Andre Maddison a master’s student in Community Health and Epidemiology is one of two winners of the Canadian Health Services Research Foundation’s 2009 Mythbusters Award. He received the award based on his research into whether or not primary care or non-urgent patients are really causing overcrowding and long wait times in Emergency rooms. Turns out while there is some impact it is not the primary cause.
“I started with the view that due to a shortage of family doctors, people are going to emergency departments and overcrowding them,” explains Mr. Maddison, a native of Sarnia, Ont. “But in reality, why EDs are overcrowded wasn’t known.”

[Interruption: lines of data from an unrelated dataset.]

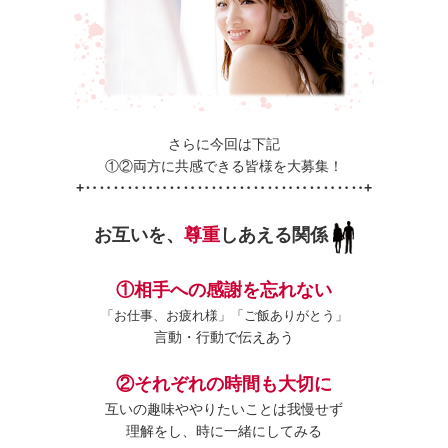
さらに今回は下記
①②両方に共感できる皆様を大募集！
+‥‥‥‥‥‥‥‥‥‥‥‥‥‥‥‥‥‥‥‥+
お互いを、
尊重
しあえる関係
①相手への感謝を忘れない
「お仕事、お疲れ様」「ご飯ありがとう」
言動・行動で伝えあう
②それぞれの時間も大切に
互いの趣味ややりたいことは我慢せず
理解をし、時に一緒にしてみる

While 40 to 50 per cent of cases in the ER are non-urgent patients, after extensive literature research and speaking with physicians, Mr. Maddison found that primary care patients were not overly burdensome. His research illustrated that patients in urgent need of acute-care, admitting beds, extended stay, specialists and other high demand care needs actually have a greater impact on overcrowding. “We can’t discount the affect of so many non-urgent patients, but they are certainly not the main part of the problem.”
Mr. Maddison believes it’s a system level problem, not isolated to the ED. “Emergency department overcrowding is a national problem with potentially devastating effects,” he says. “It is rooted in insufficient physical and human resources and poor integration within and between hospitals.” He went on to say that to best care for both urgent and non-urgent patients effectively, we must determine the purpose of EDs in order to best serve the patients, health care professionals, communities and the country.
Another political talking point shot down in flames.